Throughout an extended period of several months, our team remained steadfast in integrating the Sustainable Development Goals (SDGs) into the progression of our project. Deliberately, we pinpointed and focused on three distinct objectives - Goal 4: Quality Education, Goal 6: Clean Water and Sanitation, and Goal 14: Life Below Water. Our selection of these goals was driven by the pressing issue of eutrophication prevalent in South Korea. We firmly believe that Goals #4, #6, and #14 are most closely aligned with the challenges posed by eutrophication and directly correspond to the objectives our biosensor aims to address.
Billions of people worldwide continue to lack access to safe drinking water, sanitation, and proper hygiene. According to the UN’s Goal 6 overview, in 2022, approximately 2.2 billion individuals did not have access to adequately managed drinking water, while an additional 3.5 billion people lacked appropriately managed sanitation facilities. Moreover, 2.2 billion individuals did not possess basic hand-washing amenities. This dilemma is further compounded by the fact that since 1970, around 81% of species reliant on inland wetlands have experienced a decline in population. In an overarching context, about 2.4 billion people reside in countries facing significant water scarcity challenges. In response to these pressing issues, the United Nations has established Goal 6 to ensure the availability and sustainable management of water and sanitation services for all.

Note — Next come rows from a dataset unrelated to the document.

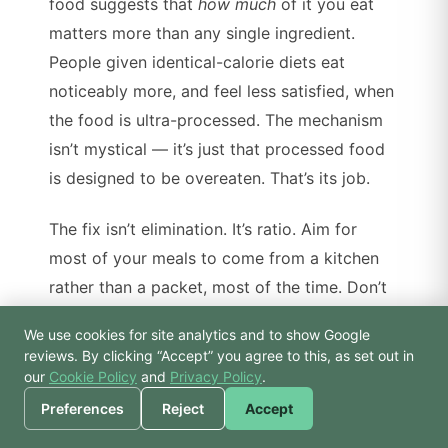
food suggests that
how much
of it you eat
matters more than any single ingredient.
People given identical-calorie diets eat
noticeably more, and feel less satisfied, when
the food is ultra-processed. The mechanism
isn’t mystical — it’s just that processed food
is designed to be overeaten. That’s its job.
The fix isn’t elimination. It’s ratio. Aim for
most of your meals to come from a kitchen
rather than a packet, most of the time. Don’t
make rules you can’t keep.
We use cookies for site analytics and to show Google
🙏 Hello! Prices, pool
reviews. By clicking “Accept” you agree to this, as set out in
times, or a joke — I’m
our
Cookie Policy
and
Privacy Policy
.
3. Hydration is boring but it
Bodhi.
Preferences
Reject
Accept
works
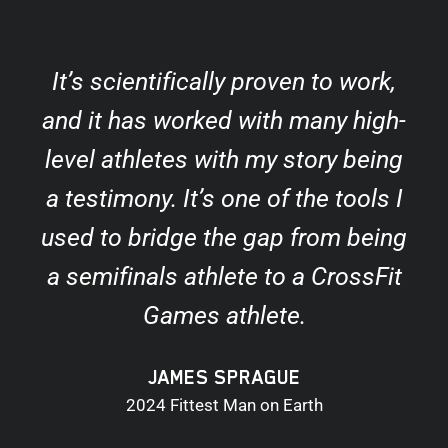
It’s scientifically proven to work,
and it has worked with many high-
level athletes with my story being
a testimony. It’s one of the tools I
used to bridge the gap from being
a semifinals athlete to a CrossFit
Games athlete.
JAMES SPRAGUE
2024 Fittest Man on Earth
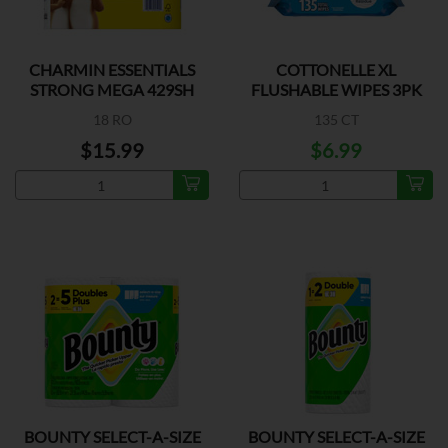
CHARMIN ESSENTIALS
COTTONELLE XL
STRONG MEGA 429SH
FLUSHABLE WIPES 3PK
18 RO
135 CT
$15.99
$6.99
BOUNTY SELECT-A-SIZE
BOUNTY SELECT-A-SIZE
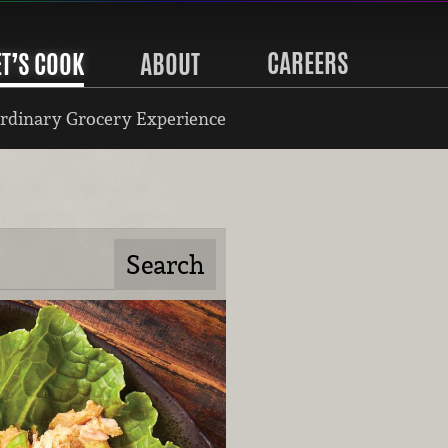
CAREERS
ET’S COOK
ABOUT
rdinary Grocery Experience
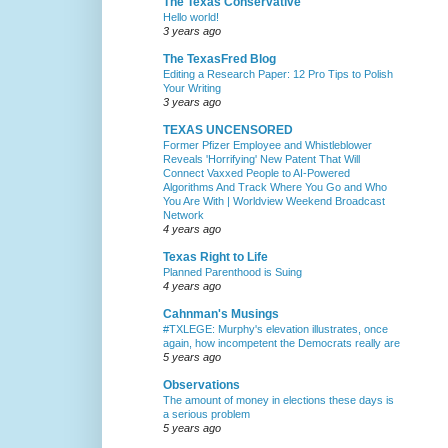
The Texas Conservative
Hello world!
3 years ago
The TexasFred Blog
Editing a Research Paper: 12 Pro Tips to Polish
Your Writing
3 years ago
TEXAS UNCENSORED
Former Pfizer Employee and Whistleblower
Reveals 'Horrifying' New Patent That Will
Connect Vaxxed People to AI-Powered
Algorithms And Track Where You Go and Who
You Are With | Worldview Weekend Broadcast
Network
4 years ago
Texas Right to Life
Planned Parenthood is Suing
4 years ago
Cahnman's Musings
#TXLEGE: Murphy's elevation illustrates, once
again, how incompetent the Democrats really are
5 years ago
Observations
The amount of money in elections these days is
a serious problem
5 years ago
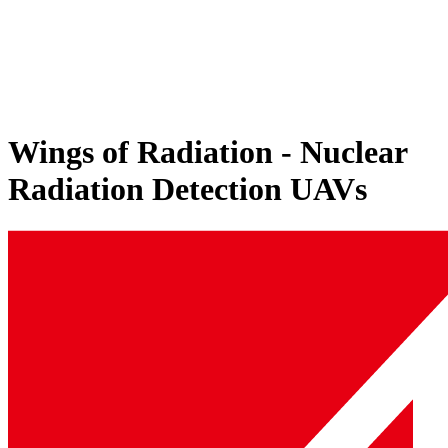
Wings of Radiation - Nuclear
Radiation Detection UAVs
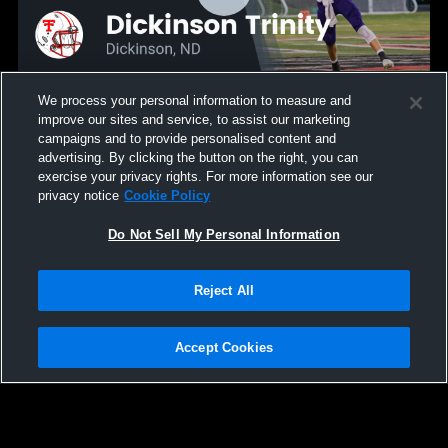
We process your personal information to measure and
improve our sites and service, to assist our marketing
Recap: Bishop Ryan vs. Dickinson Trinity 2024
campaigns and to provide personalised content and
82
Views
advertising. By clicking the button on the right, you can
exercise your privacy rights. For more information see our
privacy notice
Cookie Policy
Do Not Sell My Personal Information
Reject All
Accept Cookies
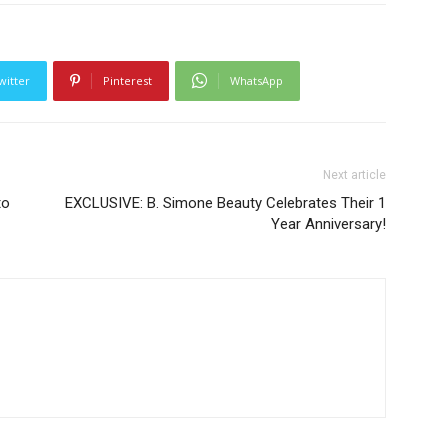
witter
Pinterest
WhatsApp
Next article
to
EXCLUSIVE: B. Simone Beauty Celebrates Their 1
Year Anniversary!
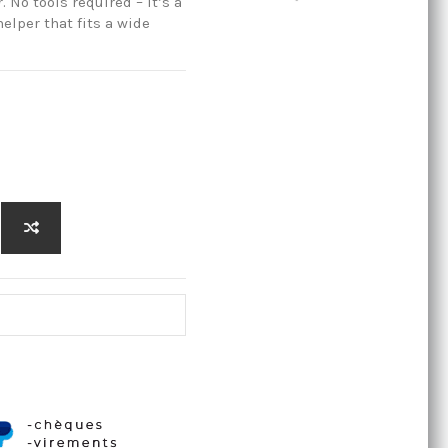
No tools required – it’s a
elper that fits a wide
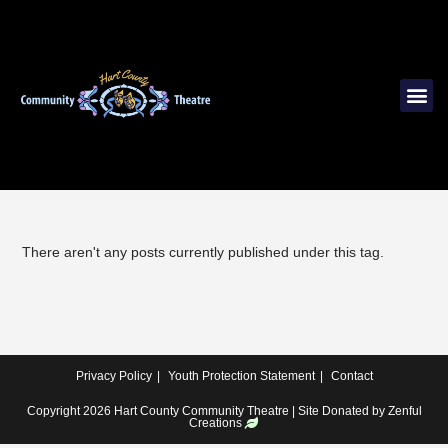
There aren't any posts currently published under this tag.
Privacy Policy
Youth Protection Statement
Contact
Copyright 2026 Hart County Community Theatre | Site Donated by
Zenful
Creations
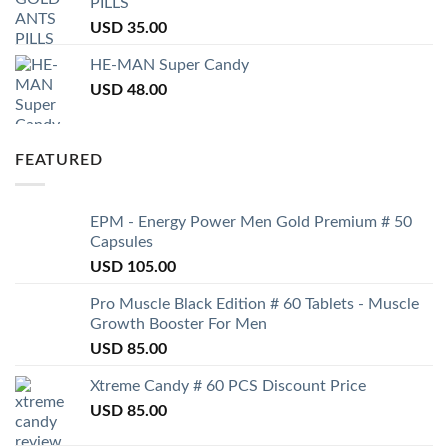
PILLS
USD
35.00
HE-MAN Super Candy
USD
48.00
FEATURED
EPM - Energy Power Men Gold Premium # 50
Capsules
USD
105.00
Pro Muscle Black Edition # 60 Tablets - Muscle
Growth Booster For Men
USD
85.00
Xtreme Candy # 60 PCS Discount Price
USD
85.00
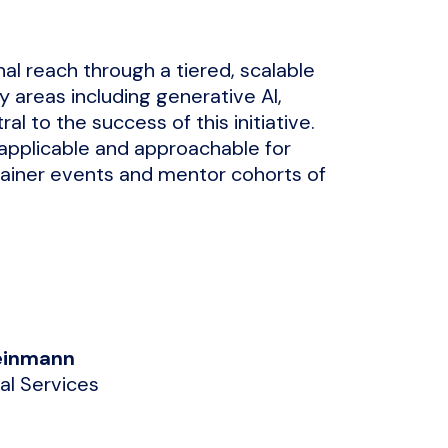
nal reach through a tiered, scalable
y areas including generative AI,
al to the success of this initiative.
 applicable and approachable for
-Trainer events and mentor cohorts of
leinmann
nal Services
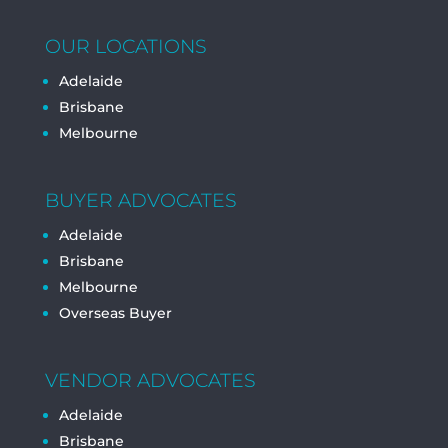
OUR LOCATIONS
Adelaide
Brisbane
Melbourne
BUYER ADVOCATES
Adelaide
Brisbane
Melbourne
Overseas Buyer
VENDOR ADVOCATES
Adelaide
Brisbane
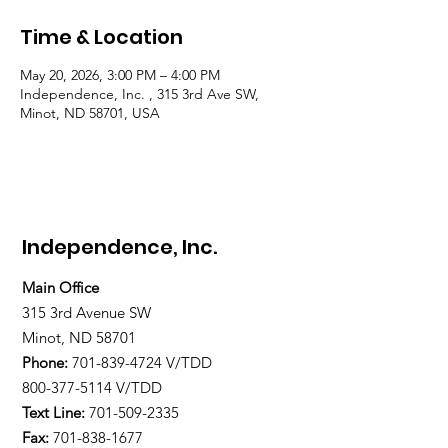
Time & Location
May 20, 2026, 3:00 PM – 4:00 PM
Independence, Inc. , 315 3rd Ave SW,
Minot, ND 58701, USA
Independence, Inc.
Main Office
315 3rd Avenue SW
Minot, ND 58701
Phone:
701-839-4724
V/TDD
800-377-5114 V/TDD
Text Line:
701-509-2335
Fax:
701-838-1677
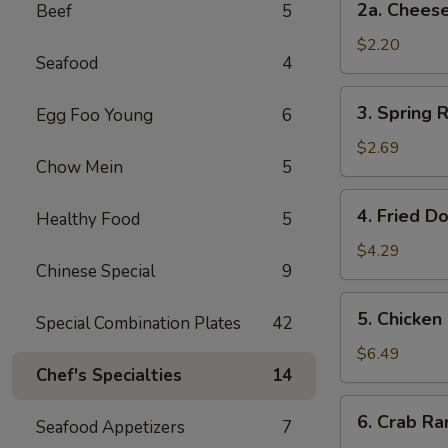
2a. Chee
Beef
5
卷
Cheese
Steak
$2.20
Seafood
4
Roll
芝
3.
3. Spring
Egg Foo Young
6
士
Spring
牛
Rolls
$2.69
肉
Chow Mein
5
(2)
卷
上
4.
4. Fried D
海
Healthy Food
5
Fried
卷
Donuts
$4.29
Chinese Special
9
(10)
炸
5.
5. Chicken
包
Special Combination Plates
42
Chicken
on
$6.49
Chef's Specialties
14
a
Stick
6.
6. Crab R
(4)
Seafood Appetizers
7
Crab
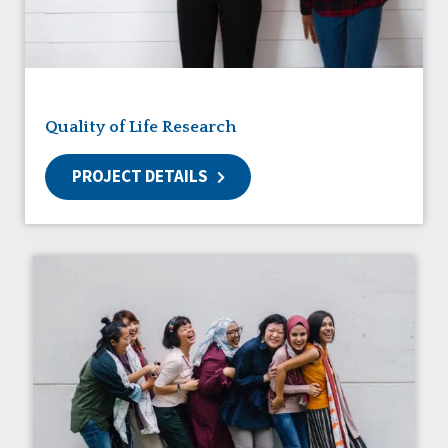
Friendships
Guardianship
HCBS Settings Final Rule
Health
Managed Care
Quality of Life Research
Medicaid HCBS
Money Management
PROJECT DETAILS
Natural Support Networks
Older Adults
Organizational Transformation
Person-Centered Practices
Personal Outcome Measures®
Policy
Positive Behavior Supports
Privacy
Rights
Safety
Self-Advocacy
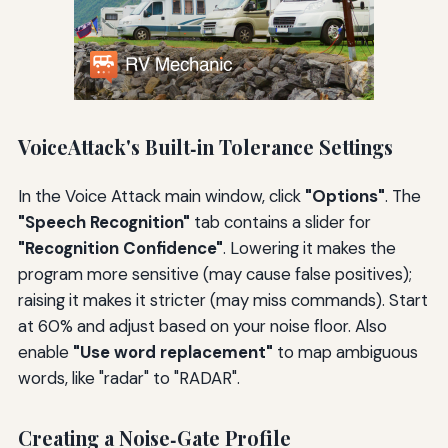
VoiceAttack's Built‑in Tolerance Settings
In the Voice Attack main window, click
"Options"
. The
"Speech Recognition"
tab contains a slider for
"Recognition Confidence"
. Lowering it makes the
program more sensitive (may cause false positives);
raising it makes it stricter (may miss commands). Start
at 60% and adjust based on your noise floor. Also
enable
"Use word replacement"
to map ambiguous
words, like "radar" to "RADAR".
Creating a Noise‑Gate Profile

To better understand how our synthetic biology-based biosensor, which we have named Monitro, could relate to this goal, Seoul-Korea visited the Nakdong River, where eutrophication has been a critical issue for several years. Nakdong River has seen high levels of toxic blue-green algae and microcystins. As water in the Nakdong River is carried away into the homes and fields of Busan and Daegu, which are the second and fourth largest cities in Korea, the effects of eutrophication on domestic water supplies and agriculture are devastating. There has been evidence that levels of microcystins were detected in the water source near Nakdong River, and rice containing microcystin was produced from downstream regions of the river. The detection of microcystins in the river highlights the risks posed by eutrophication to people. For instance, microcystin levels in rice from the Nakdong River exceeded the reproductive toxicity guideline set by the French Agency for Food, Environmental, and Occupational Health & Safety (ANSES) by up to five times. Assuming that our citizens have been consuming food ingredients containing these detected microcystins from the previous year, it can be inferred that they are consistently exposed to a daily diet that greatly surpasses the ANSES guideline by several multiples. This emphasizes the urgency of the situation in Korea.
Eutrophication and its far-reaching consequences directly contradict the targets outlined in goal 6. Specifically, it undermines the efforts to achieve universal and equitable access to safe and affordable drinking water for all and to achieve access to adequate and equitable sanitation and hygiene for all. The issue may not only stall but also reverse the progress made towards these targets.
The solution our team came up with is developing a biosensor Monitro. The problem we are tackling revolves around the scarcity of affordable water ion sensors, which presents a significant technological hurdle. In response, we have devised a plan to create a sensor using Arduino technology. This sensor operates by translating variations in physical properties into electrical signals, though discerning differences among various ions proves to be a complex task.
To overcome this challenge, we have adopted a unique approach by integrating a biosensor containing microorganisms. We chose this method due to the vast diversity of living organisms globally, each possessing the capability to detect different types of ions. However, even after these microorganisms detect ions, an intermediary mechanism is required to convert this information into electrical signals comprehensible to Arduino.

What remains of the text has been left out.